▶ [PROMPT]:
The records below are split into lines. How many of those lines contain the string "антицеллюлитный"? Reply with the number only.

▶ [DATASET RECORDS]:
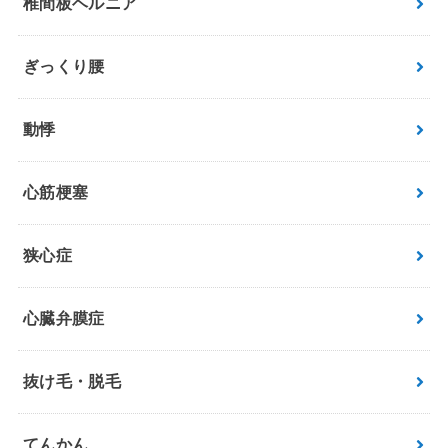
椎間板ヘルニア
ぎっくり腰
動悸
心筋梗塞
狭心症
心臓弁膜症
抜け毛・脱毛
てんかん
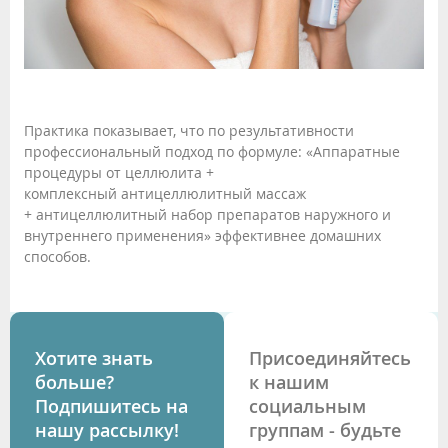
Практика показывает, что по результативности
профессиональный подход по формуле: «Аппаратные
процедуры от целлюлита +
комплексный антицеллюлитный массаж
+ антицеллюлитный набор препаратов наружного и
внутреннего применения» эффективнее домашних
способов.
Хотите знать
Присоединяйтесь
больше?
к нашим
Подпишитесь на
социальным
нашу рассылку!
группам - будьте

▶ [SOLUTION]:
2